I know all these things about myself, and yet just one look at social media and I’m salivating for things I don’t even want. A bigger house. More stylish home décor. A remodeled kitchen. Another car. More shoes. Lavish vacations. More likes and shares on a Facebook post. Maybe a boat.
Deep down I know that I don’t want these things, but something about the in-your-face flashiness of social media makes me think that I might want these things, or makes me ponder what it would be like to have those things. In comparison to the airbrushed and filtered images of other people’s lives, my own starts to seem dull and boring. The things I value — a comfortable and welcoming home, meaningful relationships, giving back to my community — seem like not enough compared to stylish shoes, an HGTV-worthy home, trendy parties, and a thousand friends.

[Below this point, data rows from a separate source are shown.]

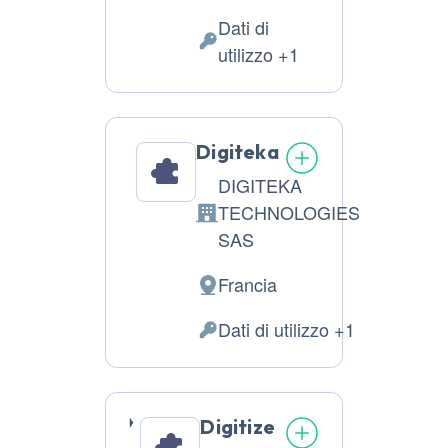
del
Dati di
trattamento:
Dati
utilizzo +1
Personali
trattati:
Digiteka
DIGITEKA
TECHNOLOGIES
Azienda:
SAS
Francia
Luogo
del
Dati di utilizzo +1
Dati
trattamento:
Personali
trattati:
Digitize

I don’t think I’m the only person who feels like this sometimes, nor do I think that social media is entirely to blame. It’s human nature to compare ourselves to others, to want just a little bit more and a little bit better than we have now. But unchecked, this natural tendency can lead to discontent, anxiety, and a general state of unease.
Given social media’s omnipresence, it’s hard as hell to battle these penchants for more, bigger, better. It means focusing on things that matter to us, and not what’s important to other people. For me, that’s things like strong relationships, volunteering, donating to causes I believe in, and spending quality time with people I love. If you’re someone who loves decorating, fashion, and baking fancy pies, by all means, go for it. You do you. Life is too short to spend time and energy on things that don’t bring us joy or satisfaction, including other people’s passions and interests just so we can attempt to keep up.
It’s a constant struggle, but I’ve learned a few other tricks to fight the “keeping up” urges. For instance, I constantly remind myself that I don’t want more things, or more stuff, despite what social media and advertisers tell me. I’m trying to teach my kids that people matter more than things, and I don’t ever want someone to feel uncomfortable in my home because they are worried about breaking a fancy vase or staining the carpet.
I’m learning to let go of some of my own Type A inclinations to have everything in its place and embrace the chaos a bit. I firmly (but politely) tell family that we’d prefer gifts of time and experiences (or nothing at all!) over toys and stuff for birthdays and holidays. I make a lot of trips to Goodwill to donate things we don’t want, need, or use anymore. I try to remind myself that social media is the highlight reel, not the outtakes or behind-the-scenes clips.
And sometimes I resist the urge to post the highlight reel on Facebook. It’s okay if people don’t know what I bought at Target, or that we upgraded our washer and dryer, or that we spent the weekend at the beach.
And above all, it takes perfecting the art not of not giving a fuck about things like stuff and status and whatever the hell the Joneses are doing. Social media might have exacerbated our obsession with stuff and status, but we don’t have to fall victim to it.